I e-mailed my girls from camp and college to share the news with them. I'd wanted to tell them face to face but our schedules are all crazy and we don't live in the same place so e-mail it was. My sweet friend, Emily Kyle, wrote me back with this:
Sweet angel. Here’s a little medical knowledge for the soul: Remember learning that energy is not created nor destroyed? Same goes with electricity, it’s always conducted on a closed circuit. Well our hearts run on a similar circuit. Electricity runs on a closed circuit that allows our SA node to fire every time our heart beats.

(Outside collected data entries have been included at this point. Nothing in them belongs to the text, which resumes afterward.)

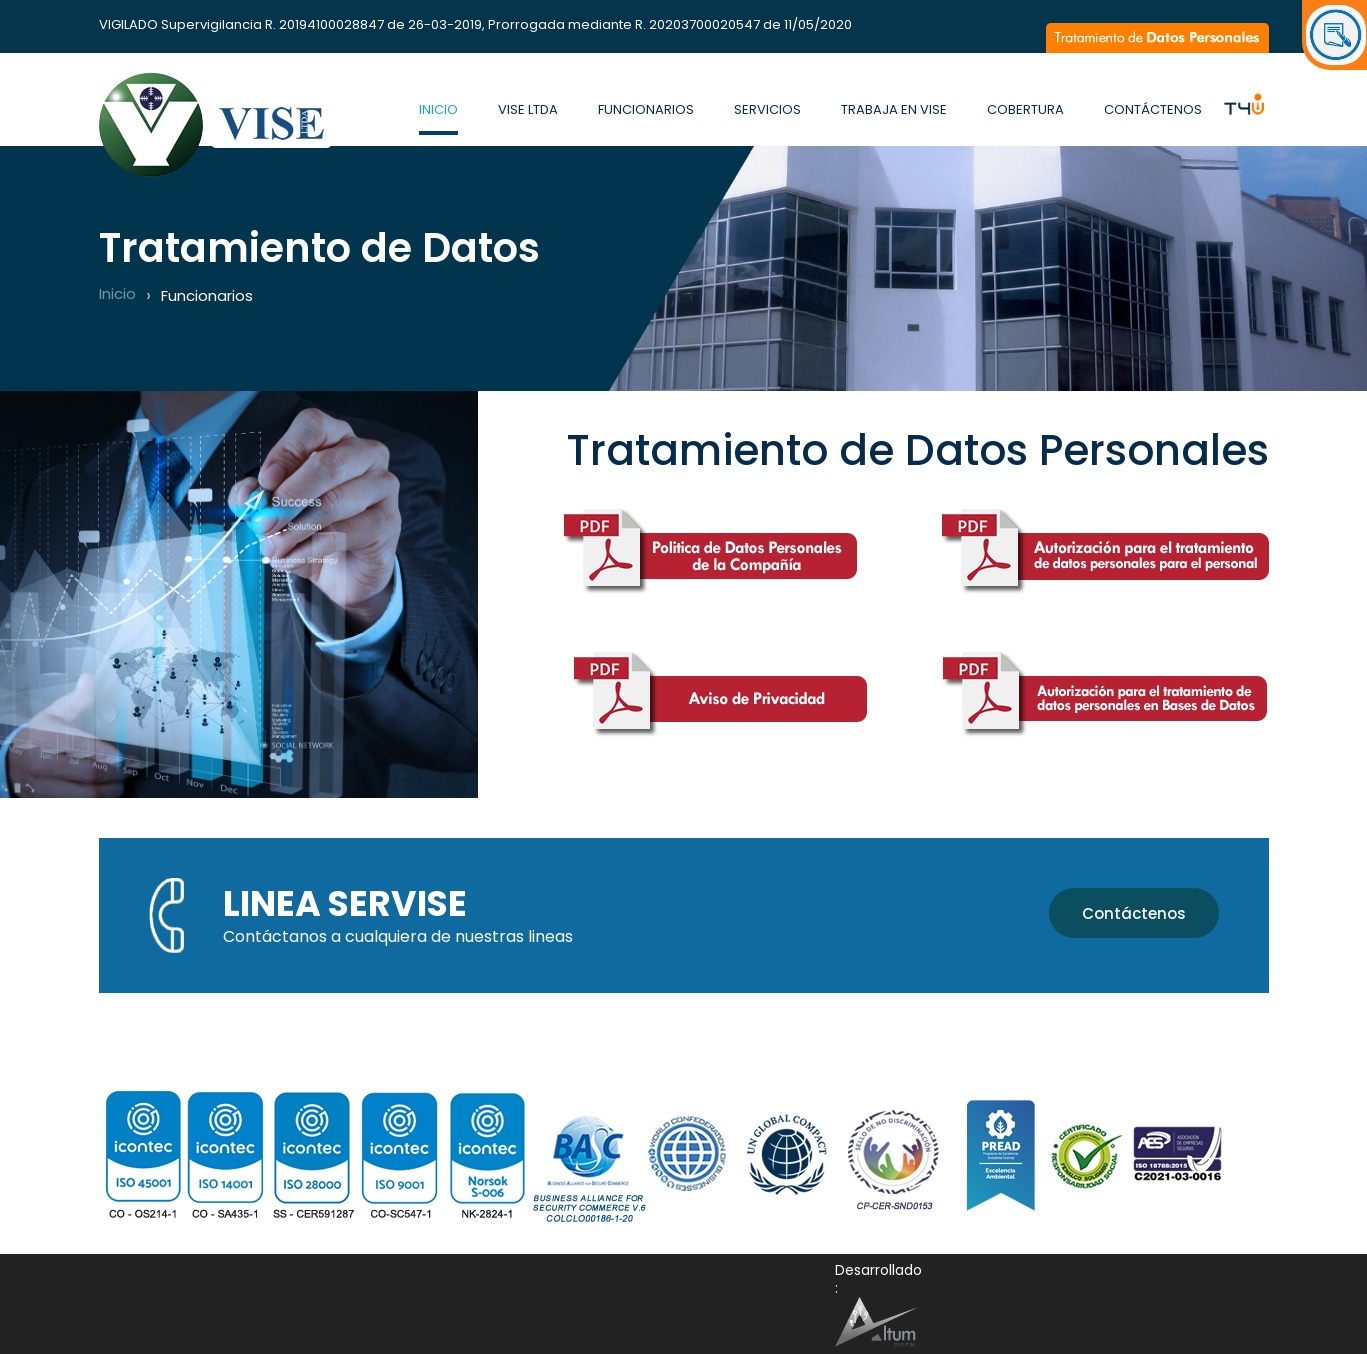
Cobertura (1025, 109)
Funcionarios (646, 109)
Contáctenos (1153, 109)
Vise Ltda (528, 109)
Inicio (438, 109)
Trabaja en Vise (894, 109)
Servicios (767, 109)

One of the biggest medical mysteries of all time is that when we were conceived, how… out of nowhere… electricity is magically created and our heart begins to beat. This defies the laws of science. No one has ever, ever been able to explain it. Why? Because we don’t create life. God does. Every baby formed is a little medical miracle… literally. This little angel growing inside of you is there because God decided (not you) that you’re ready to be a mom. Our Lord knows you better than you know yourself… all of your strengths, your imperfections, your sin, and your weaknesses- allll of you. And in His perfect timing, He has opened your womb. He has deemed you worthy. He has declared you ready. And He has never, never, never been wrong. If we all waited until we felt like we had enough wisdom and resources to become the perfect parents, there would be no people on earth! Will you be the perfect parents? Heck no! But I’ve learned more from my parents’ imperfections than I have from their strengths. Why? Because I, too, have fallen short and have needed someone to teach me why/how to pursue holiness despite this overwhelming desire to satisfy my flesh. And oh we know there is so much freedom and satisfaction in knowing and following Christ! That’s all your sweet baby needs. I will be praying for a healthy baby and that you will be able to rest. and trust. I am so. so. so. happy for you guys! Can’t wait to snuggle that little nugget. Keep me posted on every single detail….
I felt as if God was answering my prayers and worries through the words of my dear, faithful friends and I could not have been more grateful, touched and filled with love. To be so undeserving and to receive so much well...it was overwhelming and wonderful. I looked up to the real heavens and said, "thank you" many times that day. With each new morning I am working on my faith and trust, remaining grateful for all of this, making sure to tell our amazing God just that, and to take the advice of my mom and friends.